一、K近邻算法(KNN)概述
KNN是通过测量不同特征值之间的距离进行分类。它的思路是:如果一个样本在特征空间中的k个最相似(即特征空间中最邻近)的样本中的大多数属于某一个类别,则该样本也属于这个类别,其中K通常是不大于20的整数。
优点:精度高、对异常值不敏感、无数据输入假定。
缺点:时间复杂度高、空间复杂度高
在利用KNN对cifar10的测试机进行predict时,依次计算每个图像在坐标系上与其他图像的距离运行时间非常长。我们巧妙地通过点积运算,加快训练速度。
二、Python实现
我们将代码部分分为以下三个方面。如果想要完整的代码内容,请直接到本文的结尾部分。
1. 加载CIFAR-10数据集。我们将数据集展成二维数据,并将训练集中的1000个数据作为验证集,用来验证其准确率。
import pickle
import os
import numpy as np
def load_CIFAR_batch(filename):
with open(filename, 'rb') as fo:
d= pickle.load(fo, encoding='bytes')
X=d[b'data']
Y=d[b'labels']
X=X.reshape(10000, 3, 32, 32).transpose(0,2,3,1).astype("float")
Y=np.array(Y)
return X, Y
def load_CIFAR10(ROOT):
xs=[]
ys=[]
for b in range(1,6):
f=os.path.join(ROOT, "data_batch_%d" % (b, ))###
X, Y=load_CIFAR_batch(f)
xs.append(X) #add to list, like[array([1, 2, 3]), array([4, 5])]
ys.append(Y)
X_train=np.concatenate(xs) #transform to np,like [1 2 3 4 5]
Y_train=np.concatenate(ys)
del X, Y
X_test, Y_test=load_CIFAR_batch(os.path.join(ROOT, "test_batch"))

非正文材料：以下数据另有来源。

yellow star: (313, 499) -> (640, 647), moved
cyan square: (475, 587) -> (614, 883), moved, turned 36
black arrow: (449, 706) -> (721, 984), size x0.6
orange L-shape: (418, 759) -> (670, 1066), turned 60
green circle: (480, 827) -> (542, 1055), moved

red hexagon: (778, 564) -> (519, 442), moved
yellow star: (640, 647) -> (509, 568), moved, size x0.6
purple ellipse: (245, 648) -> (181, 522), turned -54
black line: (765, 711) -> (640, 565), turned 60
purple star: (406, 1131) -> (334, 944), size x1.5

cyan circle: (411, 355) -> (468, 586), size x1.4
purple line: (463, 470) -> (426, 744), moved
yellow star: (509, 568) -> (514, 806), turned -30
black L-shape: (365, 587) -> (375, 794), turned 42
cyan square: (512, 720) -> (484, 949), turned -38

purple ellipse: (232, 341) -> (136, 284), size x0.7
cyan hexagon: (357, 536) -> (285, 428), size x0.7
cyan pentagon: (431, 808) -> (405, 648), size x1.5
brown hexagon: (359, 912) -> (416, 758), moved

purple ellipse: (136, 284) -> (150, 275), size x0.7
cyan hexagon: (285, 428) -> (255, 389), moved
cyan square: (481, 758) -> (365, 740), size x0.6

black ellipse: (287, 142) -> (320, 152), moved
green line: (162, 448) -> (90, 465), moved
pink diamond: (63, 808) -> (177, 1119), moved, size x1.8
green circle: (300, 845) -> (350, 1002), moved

return X_train, Y_train, X_test, Y_test
X_train, Y_train, X_test, Y_test = load_CIFAR10('./cifar10/cifar-10-batches-py/')
# # 把32*32*3的多维数组展平
Xtr_rows = X_train.reshape(X_train.shape[0], 32 * 32 * 3) # Xtr_rows : 50000 x 3072
Xte_rows = X_test.reshape(X_test.shape[0], 32 * 32 * 3) # Xte_rows : 10000 x 3072
Xval_rows = Xtr_rows[:1000, :] # 验证集
Yval = Y_train[:1000]
Xtr_rows = Xtr_rows[1000:, :] # 保留49000的训练集
Ytr = Y_train[1000:]
2. KNN分类器。使用numpy的广播机制和点积运算,加快knn训练速度。
class KNearestNeighbor(object):
def __init__(self):
pass
def train(self, X, y):
self.X_train = X
self.y_train = y
def predict(self, X, k=1):
dists = self.compute_distances_no_loops(X)

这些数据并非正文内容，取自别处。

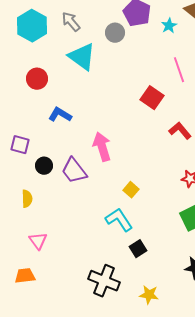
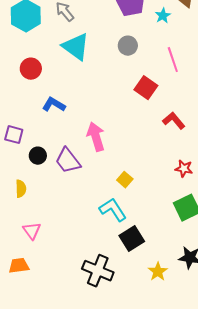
gray circle: (115, 33) -> (128, 46), moved
black square: (138, 249) -> (132, 239), size x1.4
yellow star: (149, 295) -> (158, 272), moved, turned 30

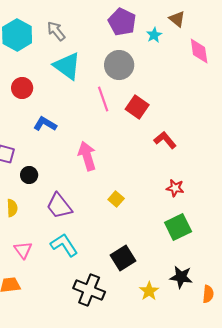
gray circle: (128, 46) -> (119, 65), size x1.5
pink line: (173, 60) -> (103, 99), moved
purple trapezoid: (68, 161) -> (59, 206), moved
cyan L-shape: (113, 210) -> (64, 245), moved

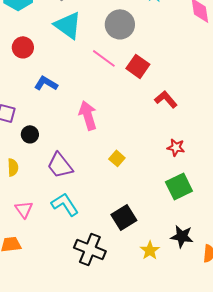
pink line: (103, 99) -> (104, 58), turned -35

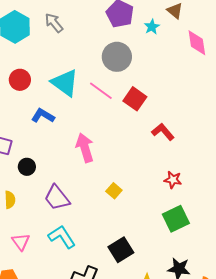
cyan triangle: (68, 25) -> (65, 83), moved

return self.predict_labels(dists, k=k)
def compute_distances_no_loops(self, X):
num_test = X.shape[0]
num_train = self.X_train.shape[0]
dists = np.zeros((num_test, num_train))
#L2距离展开 -> (x-y)^2 = x^2+y^2-2xy,我们使用等式右边的形式,利用numpy的广播机制以及点积运算来加快运行速度
dists = np.sqrt(-2*np.dot(X, self.X_train.T) + np.sum(np.square(self.X_train), axis = 1) + np.transpose([np.sum(np.square(X), axis = 1)]))
return dists
def predict_labels(self, dists, k=1):
num_test = dists.shape[0]
y_pred = np.zeros(num_test)
for i in range(num_test):
closest_y = []
closest_y = self.y_train[np.argsort(dists[i])[:k]]

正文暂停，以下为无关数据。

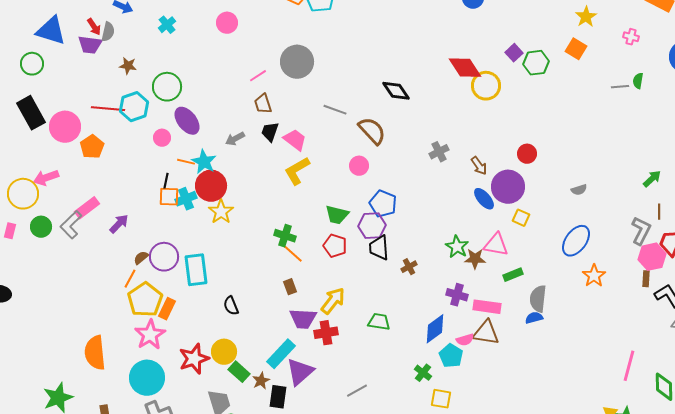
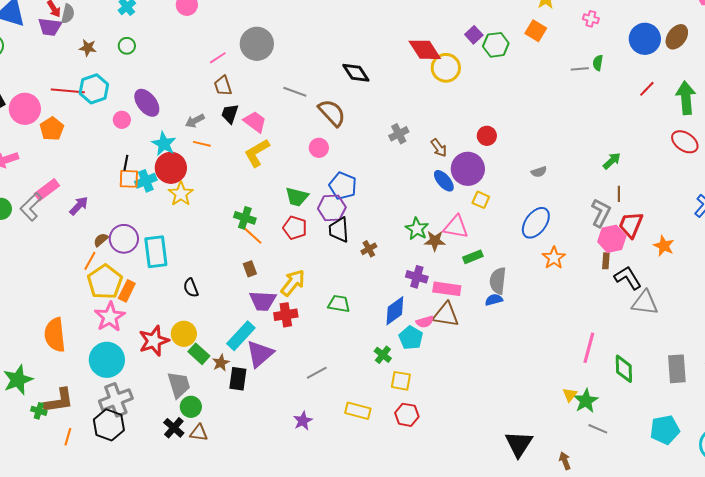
green circle: (167, 87) -> (127, 46), moved, size x0.6
orange line: (186, 162) -> (202, 144), moved

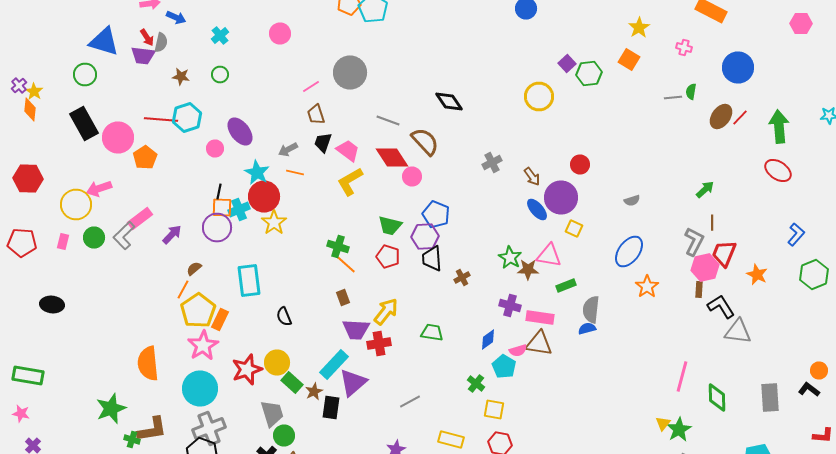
brown ellipse: (677, 37) -> (721, 116), moved
red diamond: (425, 50) -> (392, 158), moved
purple circle: (124, 239) -> (217, 228), moved
blue diamond: (395, 311) -> (488, 340), size x0.7

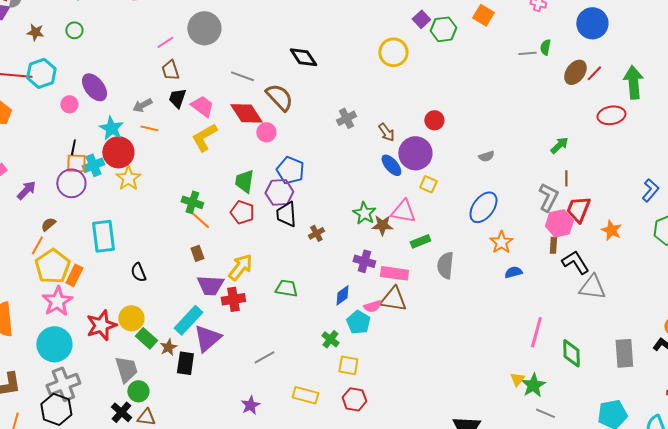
red ellipse: (778, 170) -> (611, 115), moved, turned -44
green trapezoid: (390, 226) -> (244, 181), turned 85
blue semicircle: (587, 328) -> (513, 272), moved

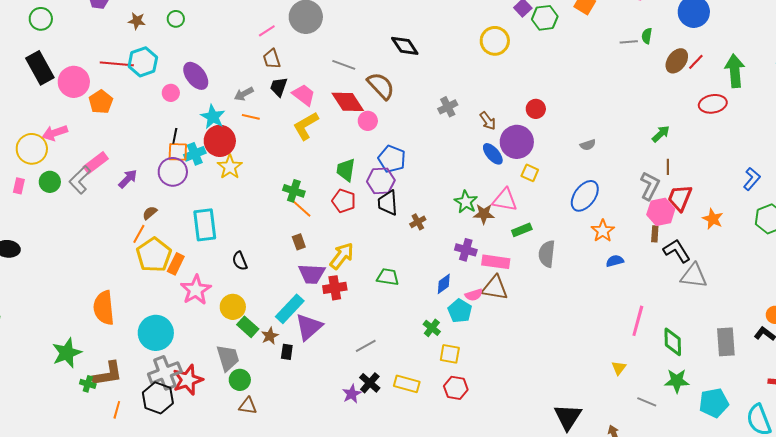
pink star: (57, 301) -> (196, 290), moved
red star: (101, 325) -> (188, 380), moved
black rectangle: (185, 363) -> (287, 352), size x0.7
green star: (533, 385) -> (677, 381), moved, turned 30
black cross: (121, 412) -> (370, 383), moved

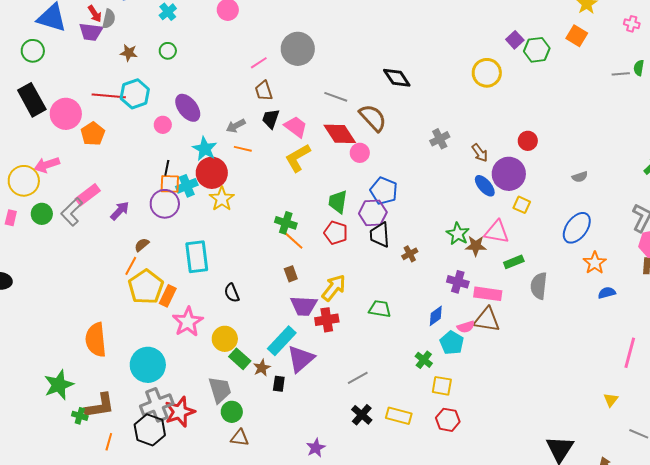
purple star: (352, 394) -> (316, 448), moved

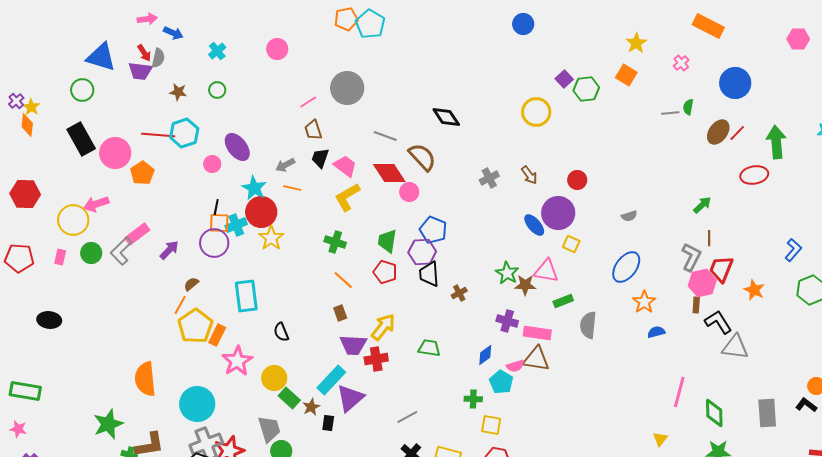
pink cross: (632, 24) -> (681, 63), turned 35
brown arrow: (480, 153) -> (529, 175), moved
green cross: (286, 223) -> (335, 242), moved
green cross: (424, 360) -> (473, 399), turned -36

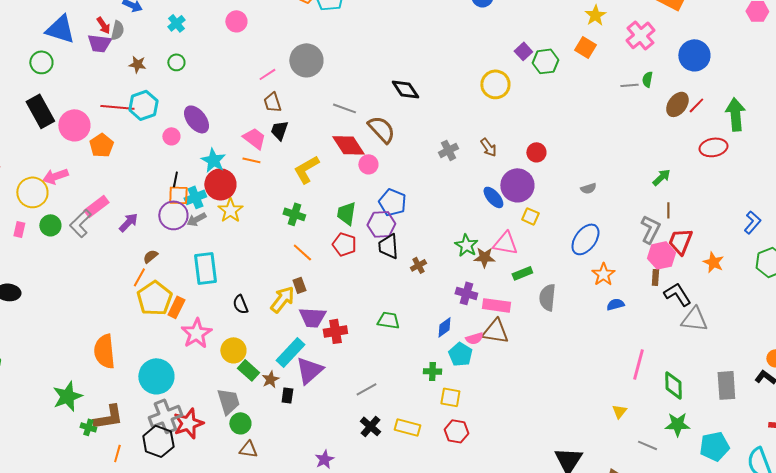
pink cross: (681, 63) -> (640, 35), size x1.8
gray arrow: (285, 165) -> (196, 219), moved
pink trapezoid: (345, 166) -> (254, 138), moved
yellow arrow: (383, 327) -> (282, 299), moved

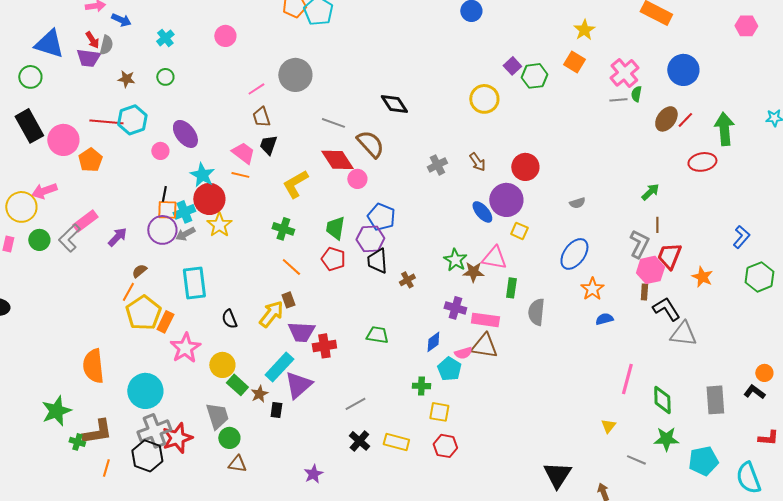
pink cross: (640, 35) -> (624, 73), moved
red circle: (536, 152) -> (525, 167), size x1.4
green rectangle: (522, 273) -> (511, 288), turned -60

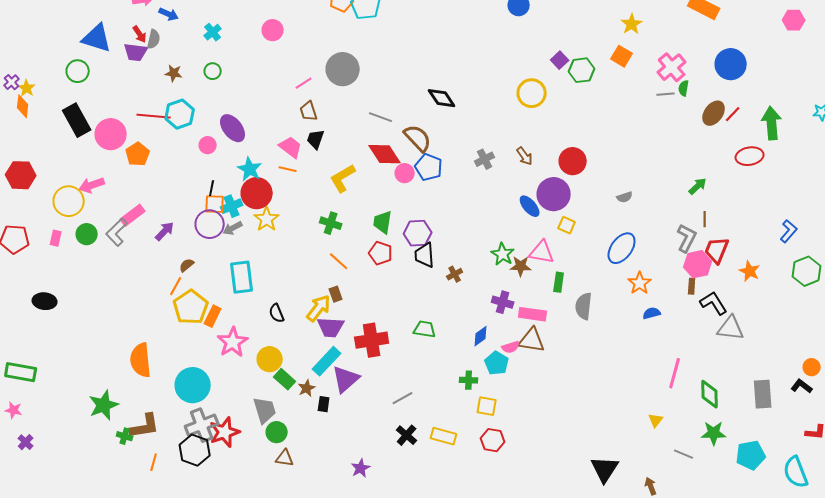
blue pentagon: (381, 217) -> (429, 167), moved
purple trapezoid: (301, 332) -> (331, 327), moved
red cross: (324, 346) -> (372, 340), size x1.4

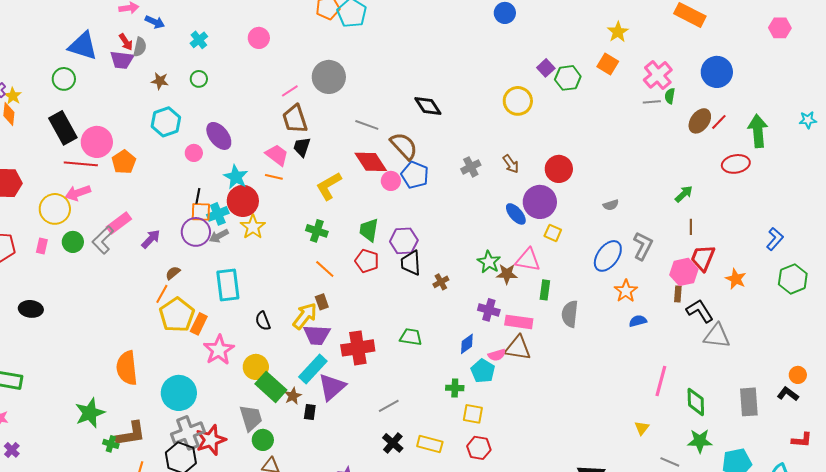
brown trapezoid: (309, 111) -> (295, 119), size x1.4
red line: (154, 116) -> (81, 164), moved
gray L-shape: (687, 238) -> (643, 246), moved
green rectangle: (285, 379) -> (271, 387), size x1.4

y_pred[i] = np.argmax(np.bincount(closest_y))
return y_pred
3.训练及分类
knn = KNearestNeighbor()
knn.train(Xtr_rows,Ytr)
# 观察当k为3,5,7,10和20时,其准确率大小
for k in [3,5,7,10,20]:
Yte_predict = knn.predict(Xval_rows,k,num_loops=0) # 预测
print ('k=%d'%(k),'accuracy: %f' % ( np.mean(Yte_predict == Yval) ))
print("end")
上述全部代码汇总
#获取cifar10数据集
import pickle
import os
import numpy as np
def load_CIFAR_batch(filename):
with open(filename, 'rb') as fo:
d= pickle.load(fo, encoding='bytes')
X=d[b'data']
Y=d[b'labels']
X=X.reshape(10000, 3, 32, 32).transpose(0,2,3,1).astype("float")
Y=np.array(Y)
return X, Y
def load_CIFAR10(ROOT):
xs=[]
ys=[]
for b in range(1,6):
f=os.path.join(ROOT, "data_batch_%d" % (b, ))###
X, Y=load_CIFAR_batch(f)
xs.append(X) #add to list, like[array([1, 2, 3]), array([4, 5])]
ys.append(Y)
X_train=np.concatenate(xs) #transform to np,like [1 2 3 4 5]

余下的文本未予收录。